Neen, lichamelijke genezingen zijn in Lourdes niet het voornaamste. De genezingen die er vooral plaatsvinden, zijn die in het hart.

In Lourdes worden veel mensen gesterkt in geloof en leven, krijgen zij kracht naar kruis, vinden er troost. Een vrouw die veel in haar leven had meegemaakt - haar man en haar zoon verloren - zei mij in Lourdes: “Maria hoef ik niets uit te leggen, zij begrijpt mij.”

In Lourdes wordt het gebed verdiept; in stilte bij de Grot en tijdens vieringen en processies.



Ook veel jongeren vinden in Lourdes bezieling en richting voor hun leven en geloof. Een jongere vertelde mij dat zij in Lourdes voor het eerst had ervaren dat ze van betekenis was voor een ander. Volgend jaar hopen jongeren uit Twente met elkaar naar Lourdes te gaan, waaronder Laura die straks de voorbeden zal bidden.



Lourdes, broeders en zusters, wil vooral een vertaling zijn van het evangelie dat ons wil bekeren, ofwel onze schreden richten naar God, naar zijn wil met ons leven. Daartoe is Maria verschenen aan Bernadette. En daarbij moet ons hart vooral gericht zijn op hen naar wie het hart van God allereerst uitgaat: de armen, de noodlijdenden, de onaanzienlijken.



Dat God Maria heeft laten verschijnen juist aan Bernadette is veelzeggend. Ze zocht op die 11e februari aan de oever van de rivier de Gave botten en takken om thuis te kunnen drogen; thuis, vader en moeder met vier kinderen, ze huisden in een gevangeniscel die afgekeurd was omdat het er voortdurend stonk, vochtig was en vol ongedierte.

Vader - een halfblinde molenaar die failliet was gegaan - had in de gevangenis gezeten voor diefstal terwijl hij het niet had gedaan. Maar de naam ‘Soubirous’ was besmet. Bernadette, allerarmste van Lourdes, op haar familie werd met minachting neergezien. Het was voor velen dan ook een schok dat juist dit kind was uitgekozen om Maria te mogen zien!



Zoals het voor de aanzienlijken in het evangelie een schok was om Jezus te horen zeggen dat de tollenaars en de ontuchtige vrouwen eerder dan zij het Rijk Gods binnen zouden gaan!
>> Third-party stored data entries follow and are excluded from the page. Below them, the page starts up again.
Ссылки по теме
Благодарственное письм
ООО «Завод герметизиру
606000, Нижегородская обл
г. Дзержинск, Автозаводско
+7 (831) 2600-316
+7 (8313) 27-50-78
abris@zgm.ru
Ja, de hemel zag op Bernadette neer, met hoogachting. Maria sprak Bernadette zelfs aan met ‘u’ en dat was voor haar volkomen nieuw. De hemel zag juist neer op dit kind, zoals God ook eens met had neergezien op de kleinheid van Maria in Nazareth.



Lourdes, broeders en zusters, heeft alles van doen met de lezingen van deze zondag.

Ezechiël en onze Heer Jezus roepen op tot bekering, om de rechte wegen van God te gaan, om zijn wil te doen. Zoals gezegd, in Lourdes hebben vele bekeringen plaatsgevonden en ze vinden er plaats; dat mensen verstaan hoezeer God ons bemint en dat ze willen leven in trouw aan Hem. En daarvoor is het nooit te laat.

Paulus spoort ons aan vooral de belangen van onze naasten te behartigen. Die gezindheid van Christus Jezus zien we in Lourdes volop gebeuren, juist omwille van armen, zieken en gehandicapten. Zij gaan in alles vóór.



Maria is in Lourdes verschenen om ons naar de Bron te leiden, naar God zelf. Die Bron wil in ons hart stromen, Zijn liefde. Die Bron wil ons verlichten, zo nodig genezen, om te leven als kinderen van God; mensen die Gods wil willen volbrengen, met vreugde, vooral door de ander recht te doen, de ander voor wie God het meest oog heeft: de armen, de noodlijdenden, de onaanzienlijken, zoals Bernadette.

Dat leert ons het Evangelie - ja, heel de Heilige Schrift - dat leert ons Lourdes. En dan gebeuren er wonderen!